Lakota Read online

Page 4


  "He's not dead," Louis observed, pointing to how the first animal struggled to breathe as blood dripped down its neck. Mastincala handed over the bow, and Louis fired a second arrow through the elk's stout heart. The animal died instantly.

  The other elk had by now scattered, but two elk would provide what meat was needed. Hinhan Hota then suggested the hides would make fine winter coats, and Louis appeared especially pleased. An elk robe would mark him as a man to know among the wasicuns at the fort.

  Skinning the animals and packing the meat occupied the hunters until early dusk. The boys rode back to camp on the same horse. The other dragged a travois behind it with the meat. Mastincala noticed his father's proud gaze, and when the three of them entered the camp together, they were met with shouts and brave heart calls.

  "Hau, Mastincala! Rabbit has killed an elk!" the other boys exclaimed. "Hau, Hinkpila! Short Hair is blooded!"

  Mastincala gazed down at his fellows from the top of his horse and grinned. For once he was the tall one. Perhaps it was a brave heart that mattered most after all. He hoped so, for he enjoyed the good feeling.

  It was well that Hinhan Hota and the boys had killed the elk, for winter came early. In a fortnight, snows had packed the ground, and even the elk's tough hide couldn't fend off the bite of the frigid north wind. It was in this time of cold that Tasiyagnunpa went to the women's lodge to give birth.

  The Owl saw to it an old woman came to tend the lodge, for Wablosa had been killed at Ash Hollow. She was called Yellow Cow, and Mastincala judged her skin as hard and wrinkled as an old moccasin. Her tongue was sharp as a killing lance, though, and she enjoyed flaying her male charges with rawhide thongs. Gray Owl had left to pray for an easy birth, so Rabbit and Louis left Wicatankala to the care of Yellow Cow and sought the lodge of He Hopa.

  The medicine man welcomed the visit. Winter brought the old man pain, for his brittle fingers swelled, and his legs were bent by too many battle wounds. He had a pair of young women to cook and care for him, but he mostly grumbled at their slowness or complained they grew fat on his wasna.

  "It's well you've come, Mastincala," He Hopa declared as he huddled with the youngsters around a fire. "There is death on the wind. Your mother hurries a child into the world?"

  "Han," Rabbit answered. Yes. Of course, He Hopa knew she was in the women's lodge. Four Horns, after all, had been the one to urge prayers on Gray Owl.

  "It's bad your brother chooses this time to be born," He Hopa said soberly. "Winter is a time for things to die.

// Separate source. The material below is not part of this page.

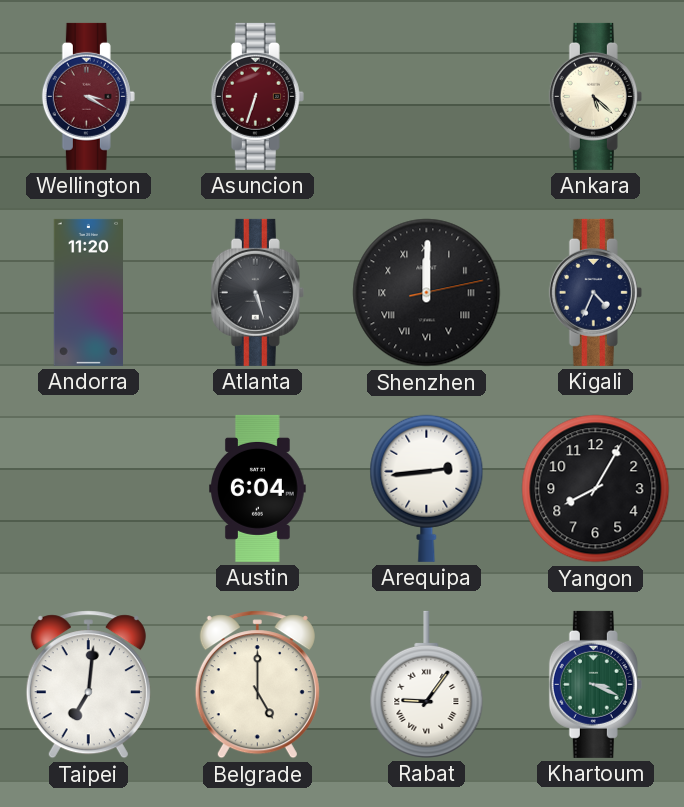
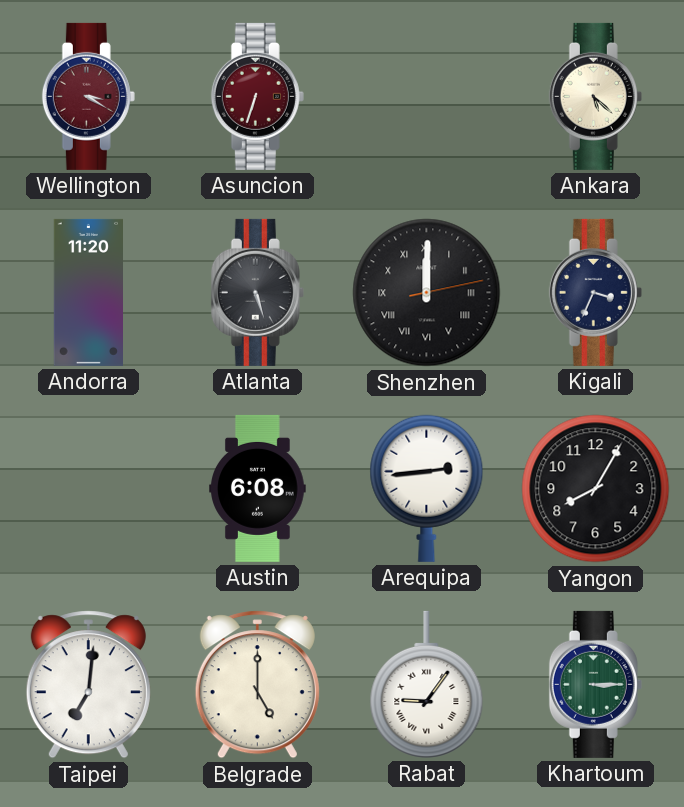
Kigali: 4:34 -> 3:34
Austin: 6:04 -> 6:08
Khartoum: 3:19 -> 3:15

The leaves fall from the trees, and the prairie grasses grow yellow. Bear takes to his den. He is the only wise one."

  Mastincala agreed, and Louis nodded.

  "I've had brothers born before, but always their eyes closed too soon for me to whisper their names," Mastincala said sadly. "Ate says hard times are before us, for the wasicun has a bad face for the Lakota. We will need warriors. Hinhan Hota needs a son."

  Louis nodded again, and He Hopa rose. He flung off the blanket he'd drawn tight against his shoulders, then began chanting. Each word he muttered with gritted teeth as the chill ate its way into his ancient, emaciated body. Then Mastincala looked on in disbelief as the medicine man stripped off his buckskins, leaving him naked save for a breech-clout. The boys eyed each other gravely. Then Mastincala discarded his elk robe and likewise stripped off his outer clothing. Louis did the same, and the three of them danced about the fire, shivering with cold and singing an ancient song.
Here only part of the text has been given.